[Exercise requirements]
Copy the records below character for character.

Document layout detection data
=-=-=

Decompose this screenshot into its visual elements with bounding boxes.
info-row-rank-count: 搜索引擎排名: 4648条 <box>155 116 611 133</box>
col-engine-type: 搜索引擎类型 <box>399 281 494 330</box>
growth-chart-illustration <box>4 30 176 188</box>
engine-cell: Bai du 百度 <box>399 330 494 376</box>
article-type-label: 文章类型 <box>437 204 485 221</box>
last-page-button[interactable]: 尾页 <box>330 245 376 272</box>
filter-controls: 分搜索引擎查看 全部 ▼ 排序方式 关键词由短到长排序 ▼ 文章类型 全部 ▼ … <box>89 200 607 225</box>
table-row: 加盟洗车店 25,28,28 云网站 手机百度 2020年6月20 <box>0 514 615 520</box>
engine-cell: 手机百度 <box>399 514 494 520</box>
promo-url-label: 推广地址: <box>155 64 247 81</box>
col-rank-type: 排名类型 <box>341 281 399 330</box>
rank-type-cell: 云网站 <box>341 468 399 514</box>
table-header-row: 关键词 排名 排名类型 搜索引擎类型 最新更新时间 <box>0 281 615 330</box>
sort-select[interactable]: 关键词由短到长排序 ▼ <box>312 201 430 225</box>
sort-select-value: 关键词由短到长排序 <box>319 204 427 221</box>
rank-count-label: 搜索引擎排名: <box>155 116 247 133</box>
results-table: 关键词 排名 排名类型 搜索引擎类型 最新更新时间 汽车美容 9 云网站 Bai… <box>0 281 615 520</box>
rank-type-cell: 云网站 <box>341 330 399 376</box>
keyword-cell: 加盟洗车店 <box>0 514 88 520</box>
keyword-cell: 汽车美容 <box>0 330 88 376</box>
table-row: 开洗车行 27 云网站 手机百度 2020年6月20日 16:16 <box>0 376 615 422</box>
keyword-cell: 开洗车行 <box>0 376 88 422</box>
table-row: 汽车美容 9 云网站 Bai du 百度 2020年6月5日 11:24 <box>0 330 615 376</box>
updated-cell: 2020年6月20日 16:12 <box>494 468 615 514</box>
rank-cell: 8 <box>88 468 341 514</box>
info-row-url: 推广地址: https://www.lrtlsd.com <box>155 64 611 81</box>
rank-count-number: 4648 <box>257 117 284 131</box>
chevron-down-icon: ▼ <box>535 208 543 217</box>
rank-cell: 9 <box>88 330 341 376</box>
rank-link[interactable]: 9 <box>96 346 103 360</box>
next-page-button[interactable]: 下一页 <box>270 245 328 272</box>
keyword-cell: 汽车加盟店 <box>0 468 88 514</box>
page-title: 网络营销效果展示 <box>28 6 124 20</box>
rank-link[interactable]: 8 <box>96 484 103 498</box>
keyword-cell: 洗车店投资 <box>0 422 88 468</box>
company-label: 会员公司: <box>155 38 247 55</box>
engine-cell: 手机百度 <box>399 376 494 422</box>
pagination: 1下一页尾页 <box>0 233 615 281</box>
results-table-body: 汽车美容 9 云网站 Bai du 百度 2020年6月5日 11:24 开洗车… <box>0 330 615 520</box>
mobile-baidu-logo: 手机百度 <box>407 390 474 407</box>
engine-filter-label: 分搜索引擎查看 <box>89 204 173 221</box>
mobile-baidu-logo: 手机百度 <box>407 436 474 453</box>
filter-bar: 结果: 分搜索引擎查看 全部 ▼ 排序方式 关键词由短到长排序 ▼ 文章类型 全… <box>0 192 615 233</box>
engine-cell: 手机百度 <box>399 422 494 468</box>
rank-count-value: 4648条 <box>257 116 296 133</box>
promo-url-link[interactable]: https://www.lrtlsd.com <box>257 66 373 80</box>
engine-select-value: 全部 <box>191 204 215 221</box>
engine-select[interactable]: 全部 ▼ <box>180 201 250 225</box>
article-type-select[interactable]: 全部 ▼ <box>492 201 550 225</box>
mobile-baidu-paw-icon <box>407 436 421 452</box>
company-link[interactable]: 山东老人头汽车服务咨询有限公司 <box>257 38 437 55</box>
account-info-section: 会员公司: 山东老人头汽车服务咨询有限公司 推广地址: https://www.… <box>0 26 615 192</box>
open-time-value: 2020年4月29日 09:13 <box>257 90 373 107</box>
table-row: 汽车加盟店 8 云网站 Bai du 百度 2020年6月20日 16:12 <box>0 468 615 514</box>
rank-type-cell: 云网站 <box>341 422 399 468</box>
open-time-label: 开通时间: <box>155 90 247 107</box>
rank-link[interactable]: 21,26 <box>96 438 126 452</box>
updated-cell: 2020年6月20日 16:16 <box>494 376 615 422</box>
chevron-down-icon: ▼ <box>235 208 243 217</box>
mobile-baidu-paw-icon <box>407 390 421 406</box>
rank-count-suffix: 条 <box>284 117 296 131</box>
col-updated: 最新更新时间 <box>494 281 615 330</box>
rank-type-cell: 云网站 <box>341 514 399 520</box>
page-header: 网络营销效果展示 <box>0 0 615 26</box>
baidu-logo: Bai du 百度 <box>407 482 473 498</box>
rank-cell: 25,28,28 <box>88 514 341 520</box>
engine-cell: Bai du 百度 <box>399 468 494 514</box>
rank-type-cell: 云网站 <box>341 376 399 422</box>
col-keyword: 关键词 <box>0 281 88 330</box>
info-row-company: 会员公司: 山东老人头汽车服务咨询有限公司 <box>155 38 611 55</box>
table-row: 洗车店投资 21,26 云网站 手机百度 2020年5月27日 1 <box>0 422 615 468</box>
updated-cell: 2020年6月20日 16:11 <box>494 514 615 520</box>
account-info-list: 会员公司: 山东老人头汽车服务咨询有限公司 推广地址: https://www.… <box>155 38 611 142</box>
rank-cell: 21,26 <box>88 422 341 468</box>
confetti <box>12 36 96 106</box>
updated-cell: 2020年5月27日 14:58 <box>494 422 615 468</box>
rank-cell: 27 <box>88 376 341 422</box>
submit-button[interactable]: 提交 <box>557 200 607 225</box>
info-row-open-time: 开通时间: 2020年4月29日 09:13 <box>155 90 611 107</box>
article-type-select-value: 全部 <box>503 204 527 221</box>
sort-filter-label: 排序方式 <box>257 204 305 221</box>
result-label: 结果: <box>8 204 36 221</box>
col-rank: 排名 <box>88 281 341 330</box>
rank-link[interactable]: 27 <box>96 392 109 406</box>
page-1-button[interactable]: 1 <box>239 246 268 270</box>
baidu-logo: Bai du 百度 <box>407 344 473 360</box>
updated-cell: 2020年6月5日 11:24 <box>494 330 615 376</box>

=-=-=

[Solution]
Decompose this screenshot into its visual elements with bounding boxes.
info-row-rank-count: 搜索引擎排名: 4648条 <box>155 116 611 133</box>
col-engine-type: 搜索引擎类型 <box>399 281 494 330</box>
growth-chart-illustration <box>4 30 176 188</box>
engine-cell: Bai du 百度 <box>399 330 494 376</box>
article-type-label: 文章类型 <box>437 204 485 221</box>
last-page-button[interactable]: 尾页 <box>330 245 376 272</box>
filter-controls: 分搜索引擎查看 全部 ▼ 排序方式 关键词由短到长排序 ▼ 文章类型 全部 ▼ … <box>89 200 607 225</box>
table-row: 加盟洗车店 25,28,28 云网站 手机百度 2020年6月20 <box>0 514 615 520</box>
engine-cell: 手机百度 <box>399 514 494 520</box>
promo-url-label: 推广地址: <box>155 64 247 81</box>
col-rank-type: 排名类型 <box>341 281 399 330</box>
rank-type-cell: 云网站 <box>341 468 399 514</box>
table-header-row: 关键词 排名 排名类型 搜索引擎类型 最新更新时间 <box>0 281 615 330</box>
sort-select[interactable]: 关键词由短到长排序 ▼ <box>312 201 430 225</box>
sort-select-value: 关键词由短到长排序 <box>319 204 427 221</box>
rank-count-label: 搜索引擎排名: <box>155 116 247 133</box>
results-table: 关键词 排名 排名类型 搜索引擎类型 最新更新时间 汽车美容 9 云网站 Bai… <box>0 281 615 520</box>
rank-type-cell: 云网站 <box>341 330 399 376</box>
keyword-cell: 加盟洗车店 <box>0 514 88 520</box>
keyword-cell: 汽车美容 <box>0 330 88 376</box>
table-row: 开洗车行 27 云网站 手机百度 2020年6月20日 16:16 <box>0 376 615 422</box>
keyword-cell: 开洗车行 <box>0 376 88 422</box>
table-row: 汽车美容 9 云网站 Bai du 百度 2020年6月5日 11:24 <box>0 330 615 376</box>
updated-cell: 2020年6月20日 16:12 <box>494 468 615 514</box>
rank-cell: 8 <box>88 468 341 514</box>
info-row-url: 推广地址: https://www.lrtlsd.com <box>155 64 611 81</box>
rank-count-number: 4648 <box>257 117 284 131</box>
chevron-down-icon: ▼ <box>535 208 543 217</box>
rank-cell: 9 <box>88 330 341 376</box>
rank-link[interactable]: 9 <box>96 346 103 360</box>
next-page-button[interactable]: 下一页 <box>270 245 328 272</box>
keyword-cell: 汽车加盟店 <box>0 468 88 514</box>
page-title: 网络营销效果展示 <box>28 6 124 20</box>
rank-link[interactable]: 8 <box>96 484 103 498</box>
keyword-cell: 洗车店投资 <box>0 422 88 468</box>
company-label: 会员公司: <box>155 38 247 55</box>
engine-cell: 手机百度 <box>399 376 494 422</box>
pagination: 1下一页尾页 <box>0 233 615 281</box>
results-table-body: 汽车美容 9 云网站 Bai du 百度 2020年6月5日 11:24 开洗车… <box>0 330 615 520</box>
mobile-baidu-logo: 手机百度 <box>407 390 474 407</box>
engine-filter-label: 分搜索引擎查看 <box>89 204 173 221</box>
mobile-baidu-logo: 手机百度 <box>407 436 474 453</box>
filter-bar: 结果: 分搜索引擎查看 全部 ▼ 排序方式 关键词由短到长排序 ▼ 文章类型 全… <box>0 192 615 233</box>
engine-cell: 手机百度 <box>399 422 494 468</box>
rank-count-value: 4648条 <box>257 116 296 133</box>
promo-url-link[interactable]: https://www.lrtlsd.com <box>257 66 373 80</box>
engine-select-value: 全部 <box>191 204 215 221</box>
engine-select[interactable]: 全部 ▼ <box>180 201 250 225</box>
article-type-select[interactable]: 全部 ▼ <box>492 201 550 225</box>
mobile-baidu-paw-icon <box>407 436 421 452</box>
company-link[interactable]: 山东老人头汽车服务咨询有限公司 <box>257 38 437 55</box>
account-info-section: 会员公司: 山东老人头汽车服务咨询有限公司 推广地址: https://www.… <box>0 26 615 192</box>
open-time-value: 2020年4月29日 09:13 <box>257 90 373 107</box>
table-row: 汽车加盟店 8 云网站 Bai du 百度 2020年6月20日 16:12 <box>0 468 615 514</box>
rank-type-cell: 云网站 <box>341 422 399 468</box>
open-time-label: 开通时间: <box>155 90 247 107</box>
rank-link[interactable]: 21,26 <box>96 438 126 452</box>
updated-cell: 2020年6月20日 16:16 <box>494 376 615 422</box>
chevron-down-icon: ▼ <box>235 208 243 217</box>
mobile-baidu-paw-icon <box>407 390 421 406</box>
rank-count-suffix: 条 <box>284 117 296 131</box>
col-updated: 最新更新时间 <box>494 281 615 330</box>
rank-type-cell: 云网站 <box>341 514 399 520</box>
page-header: 网络营销效果展示 <box>0 0 615 26</box>
baidu-logo: Bai du 百度 <box>407 482 473 498</box>
rank-cell: 25,28,28 <box>88 514 341 520</box>
engine-cell: Bai du 百度 <box>399 468 494 514</box>
rank-type-cell: 云网站 <box>341 376 399 422</box>
col-keyword: 关键词 <box>0 281 88 330</box>
info-row-company: 会员公司: 山东老人头汽车服务咨询有限公司 <box>155 38 611 55</box>
table-row: 洗车店投资 21,26 云网站 手机百度 2020年5月27日 1 <box>0 422 615 468</box>
updated-cell: 2020年6月20日 16:11 <box>494 514 615 520</box>
account-info-list: 会员公司: 山东老人头汽车服务咨询有限公司 推广地址: https://www.… <box>155 38 611 142</box>
rank-cell: 21,26 <box>88 422 341 468</box>
confetti <box>12 36 96 106</box>
updated-cell: 2020年5月27日 14:58 <box>494 422 615 468</box>
rank-cell: 27 <box>88 376 341 422</box>
submit-button[interactable]: 提交 <box>557 200 607 225</box>
info-row-open-time: 开通时间: 2020年4月29日 09:13 <box>155 90 611 107</box>
article-type-select-value: 全部 <box>503 204 527 221</box>
sort-filter-label: 排序方式 <box>257 204 305 221</box>
result-label: 结果: <box>8 204 36 221</box>
col-rank: 排名 <box>88 281 341 330</box>
rank-link[interactable]: 27 <box>96 392 109 406</box>
page-1-button[interactable]: 1 <box>239 246 268 270</box>
baidu-logo: Bai du 百度 <box>407 344 473 360</box>
updated-cell: 2020年6月5日 11:24 <box>494 330 615 376</box>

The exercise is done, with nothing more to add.